Stored items from a collection:
= = =
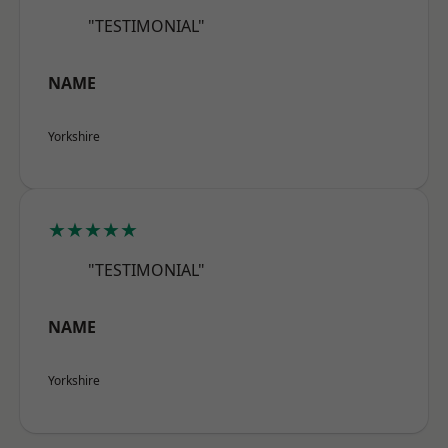
"TESTIMONIAL"
NAME
Yorkshire
★★★★★
"TESTIMONIAL"
NAME
Yorkshire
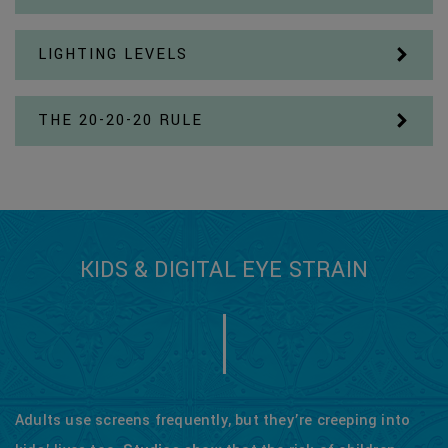
LIGHTING LEVELS
THE 20-20-20 RULE
KIDS & DIGITAL EYE STRAIN
Adults use screens frequently, but they’re creeping into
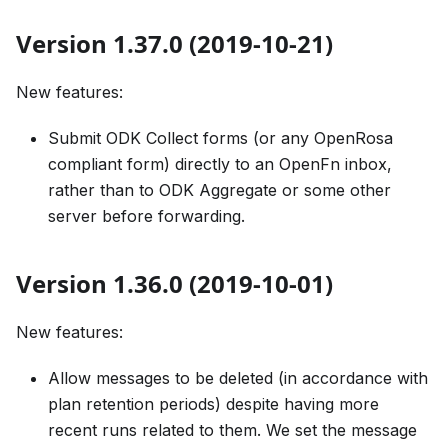
Version 1.37.0 (2019-10-21)
New features:
Submit ODK Collect forms (or any OpenRosa
compliant form) directly to an OpenFn inbox,
rather than to ODK Aggregate or some other
server before forwarding.
Version 1.36.0 (2019-10-01)
New features:
Allow messages to be deleted (in accordance with
plan retention periods) despite having more
recent runs related to them. We set the message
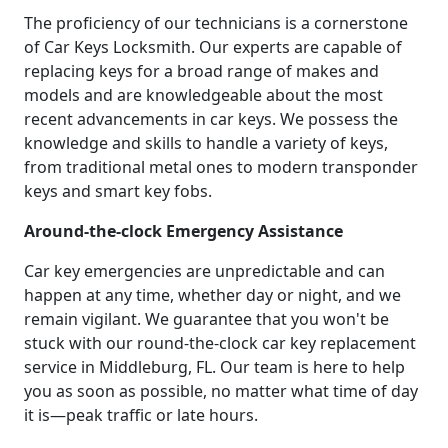
The proficiency of our technicians is a cornerstone
of Car Keys Locksmith. Our experts are capable of
replacing keys for a broad range of makes and
models and are knowledgeable about the most
recent advancements in car keys. We possess the
knowledge and skills to handle a variety of keys,
from traditional metal ones to modern transponder
keys and smart key fobs.
Around-the-clock Emergency Assistance
Car key emergencies are unpredictable and can
happen at any time, whether day or night, and we
remain vigilant. We guarantee that you won't be
stuck with our round-the-clock car key replacement
service in Middleburg, FL. Our team is here to help
you as soon as possible, no matter what time of day
it is—peak traffic or late hours.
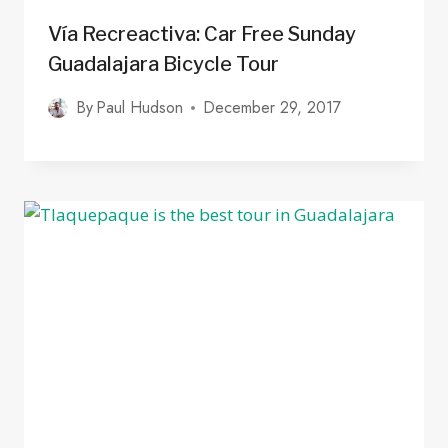
Vía Recreactiva: Car Free Sunday
Guadalajara Bicycle Tour
By
Paul Hudson
December 29, 2017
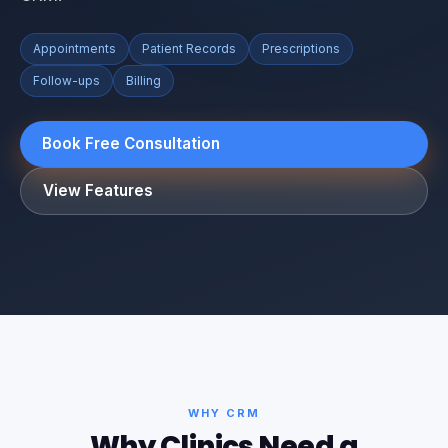
Appointments
Patient Records
Prescriptions
Follow-ups
Billing
Book Free Consultation
View Features
WHY CRM
Why Clinics Need a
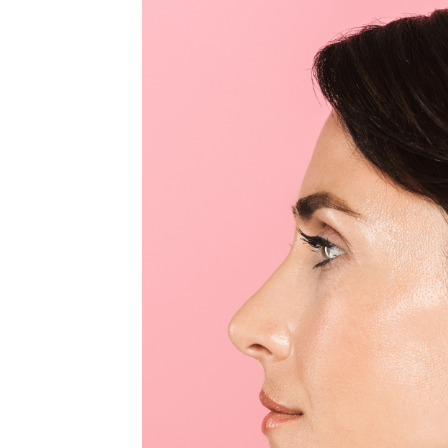
MEDIA & EDUCATION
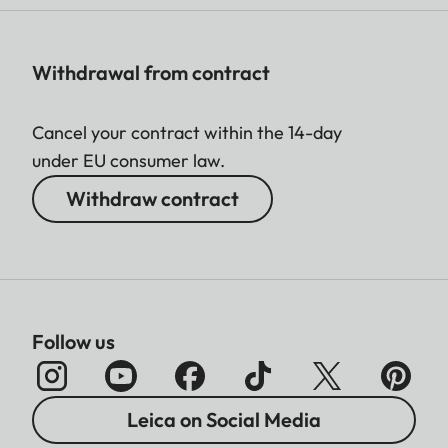
Withdrawal from contract
Cancel your contract within the 14-day
under EU consumer law.
Withdraw contract
Follow us
Leica on Social Media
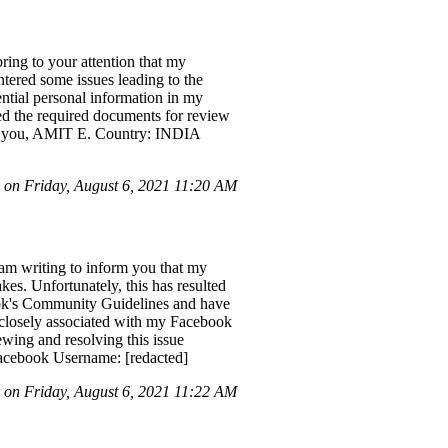
ing to your attention that my
tered some issues leading to the
tial personal information in my
ted the required documents for review
ank you, AMIT E. Country: INDIA
on Friday, August 6, 2021 11:20 AM
m writing to inform you that my
es. Unfortunately, this has resulted
ook's Community Guidelines and have
s closely associated with my Facebook
ewing and resolving this issue
acebook Username: [redacted]
on Friday, August 6, 2021 11:22 AM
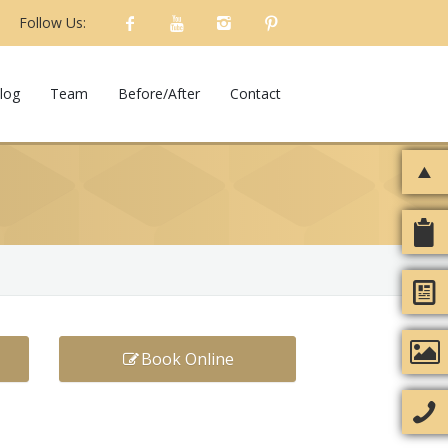
Follow Us:
log
Team
Before/After
Contact
Book Online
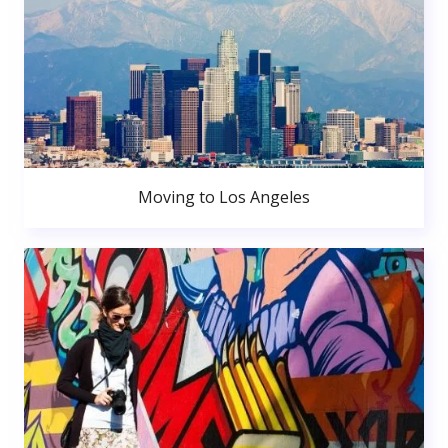
Moving to Los Angeles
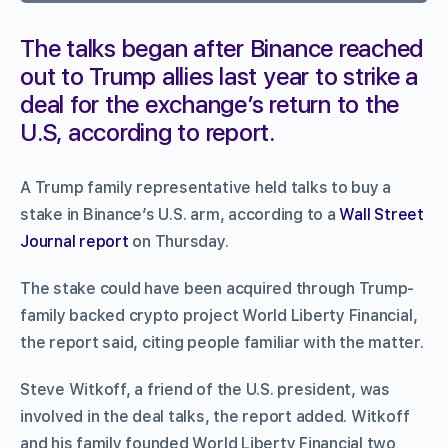
The talks began after Binance reached
out to Trump allies last year to strike a
deal for the exchange’s return to the
U.S, according to report.
A Trump family representative held talks to buy a
stake in Binance’s U.S. arm, according to a
Wall Street
Journal report
on Thursday.
The stake could have been acquired through Trump-
family backed crypto project World Liberty Financial,
the report said, citing people familiar with the matter.
Steve Witkoff, a friend of the U.S. president, was
involved in the deal talks, the report added. Witkoff
and his family founded World Liberty Financial two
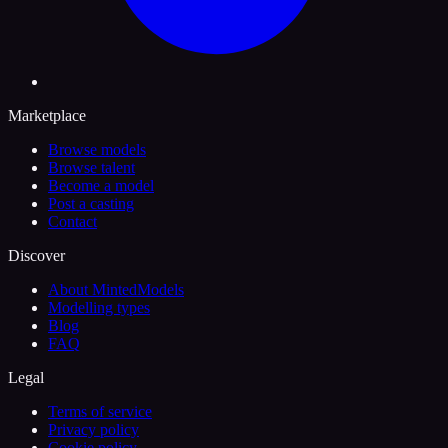
Marketplace
Browse models
Browse talent
Become a model
Post a casting
Contact
Discover
About MintedModels
Modelling types
Blog
FAQ
Legal
Terms of service
Privacy policy
Cookie policy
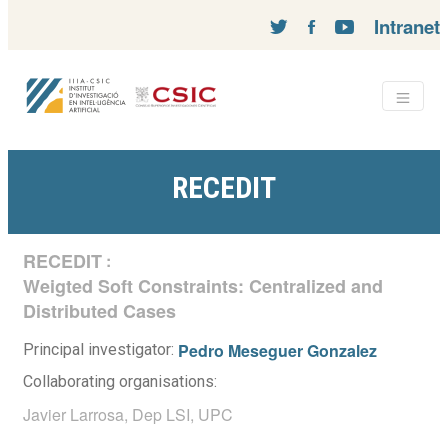
Intranet
RECEDIT
RECEDIT
:
Weigted Soft Constraints: Centralized and
Distributed Cases
Pedro Meseguer Gonzalez
Principal investigator:
Collaborating organisations:
Javier Larrosa, Dep LSI, UPC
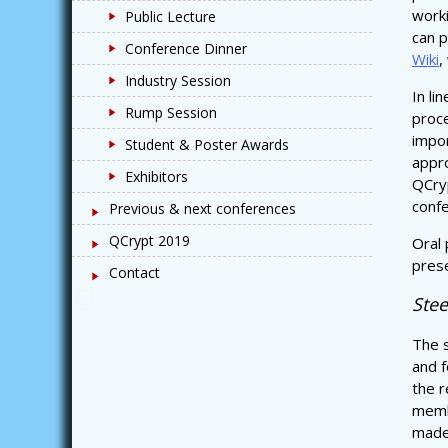
work
Public Lecture
can p
Conference Dinner
Wiki
,
Industry Session
In li
Rump Session
proce
impor
Student & Poster Awards
appro
Exhibitors
QCryp
confe
Previous & next conferences
QCrypt 2019
Oral 
prese
Contact
Ste
The s
and f
the r
memb
made 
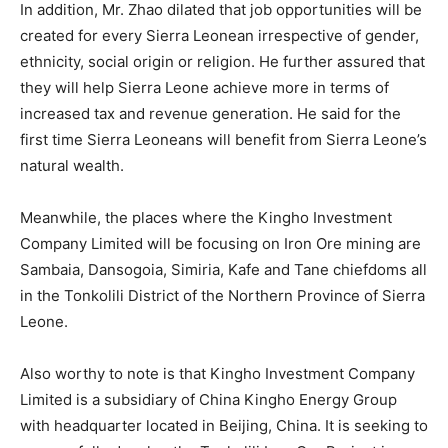
In addition, Mr. Zhao dilated that job opportunities will be
created for every Sierra Leonean irrespective of gender,
ethnicity, social origin or religion. He further assured that
they will help Sierra Leone achieve more in terms of
increased tax and revenue generation. He said for the
first time Sierra Leoneans will benefit from Sierra Leone’s
natural wealth.
Meanwhile, the places where the Kingho Investment
Company Limited will be focusing on Iron Ore mining are
Sambaia, Dansogoia, Simiria, Kafe and Tane chiefdoms all
in the Tonkolili District of the Northern Province of Sierra
Leone.
Also worthy to note is that Kingho Investment Company
Limited is a subsidiary of China Kingho Energy Group
with headquarter located in Beijing, China. It is seeking to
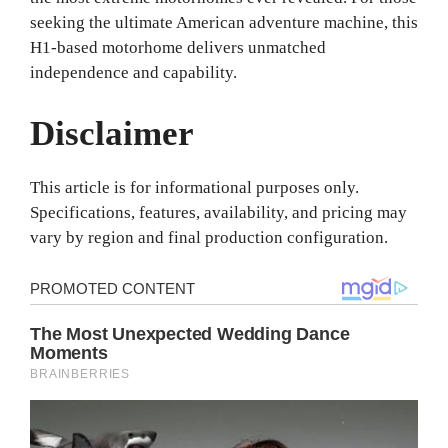
seeking the ultimate American adventure machine, this
H1-based motorhome delivers unmatched
independence and capability.
Disclaimer
This article is for informational purposes only.
Specifications, features, availability, and pricing may
vary by region and final production configuration.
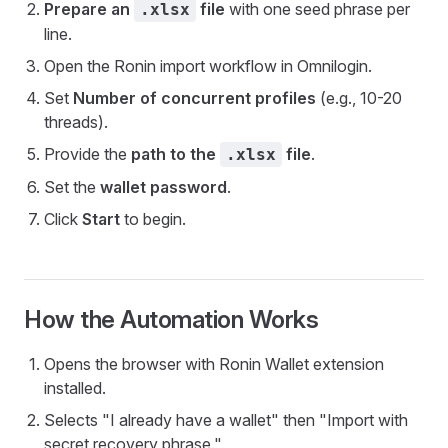
Prepare an
file
with one seed phrase per
.xlsx
line.
Open the Ronin import workflow in Omnilogin.
Set
Number of concurrent profiles
(e.g., 10-20
threads).
Provide the
path to the
file
.
.xlsx
Set the
wallet password
.
Click
Start
to begin.
How the Automation Works
Opens the browser with Ronin Wallet extension
installed.
Selects "I already have a wallet" then "Import with
secret recovery phrase."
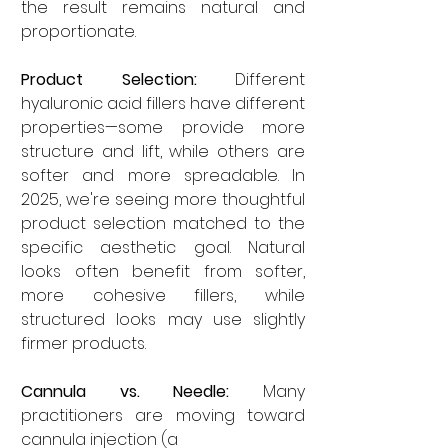
the result remains natural and 
proportionate.
Product Selection:
 Different 
hyaluronic acid fillers have different 
properties—some provide more 
structure and lift, while others are 
softer and more spreadable. In 
2025, we're seeing more thoughtful 
product selection matched to the 
specific aesthetic goal. Natural 
looks often benefit from softer, 
more cohesive fillers, while 
structured looks may use slightly 
firmer products.
Cannula vs. Needle:
 Many 
practitioners are moving toward 
cannula injection (a 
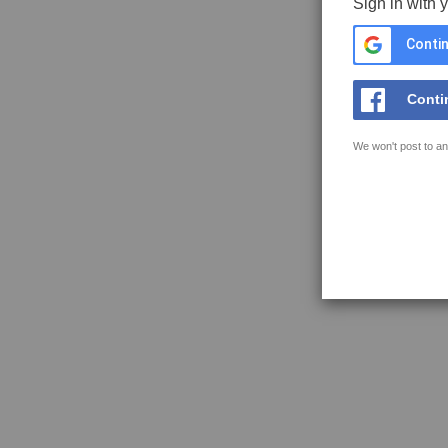
Sign in with 
Contin
Conti
We won't post to an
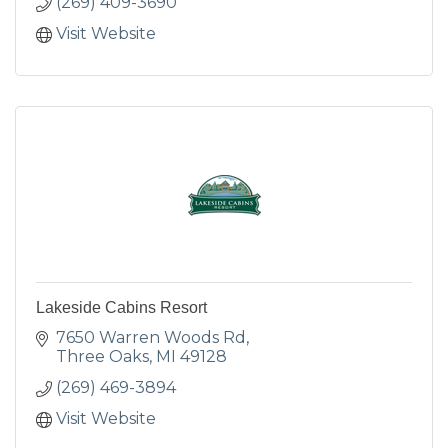
(269) 409-3690
Visit Website
Lakeside Cabins Resort
7650 Warren Woods Rd
Three Oaks
MI
49128
(269) 469-3894
Visit Website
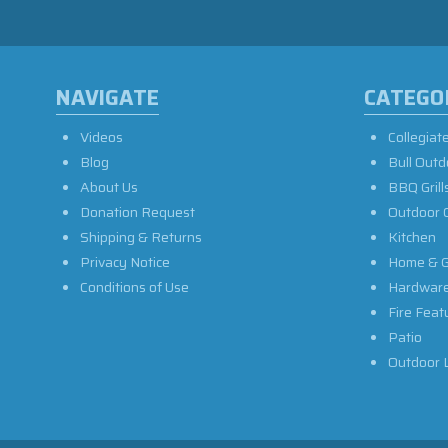
NAVIGATE
CATEGO
Videos
Collegiat
Blog
Bull Outd
About Us
BBQ Grill
Donation Request
Outdoor 
Shipping & Returns
Kitchen
Privacy Notice
Home & G
Conditions of Use
Hardwar
Fire Feat
Patio
Outdoor L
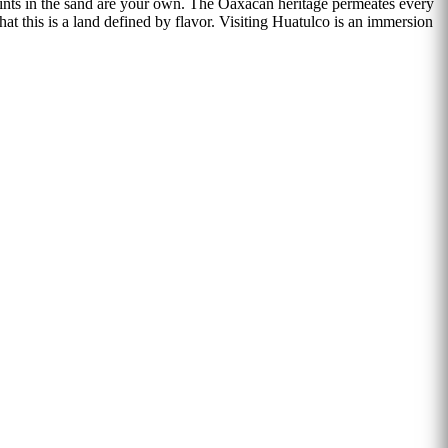
rints in the sand are your own. The Oaxacan heritage permeates every
hat this is a land defined by flavor. Visiting Huatulco is an immersion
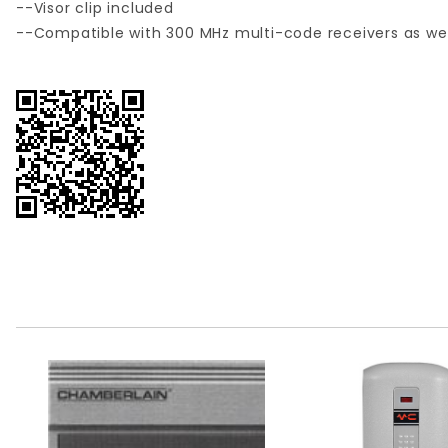
--Visor clip included
--Compatible with 300 MHz multi-code receivers as we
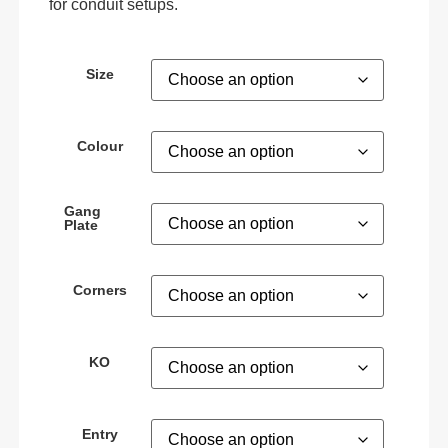
for conduit setups.
Size
Colour
Gang
Plate
Corners
KO
Entry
= = =
» ASSIGNMENT
From the data above, return exactly the lines from the one with "Submit ODK Collect forms (or any OpenRosa" up to and including the one with "of Car Keys". Pictures do not go in the copy.

» RESULT OF THIS EXERCISE
Submit ODK Collect forms (or any OpenRosa
compliant form) directly to an OpenFn inbox,
rather than to ODK Aggregate or some other
server before forwarding.
Version 1.36.0 (2019-10-01)
New features:
Allow messages to be deleted (in accordance with
plan retention periods) despite having more
recent runs related to them. We set the message
The proficiency of our technicians is a cornerstone
of Car Keys Locksmith. Our experts are capable of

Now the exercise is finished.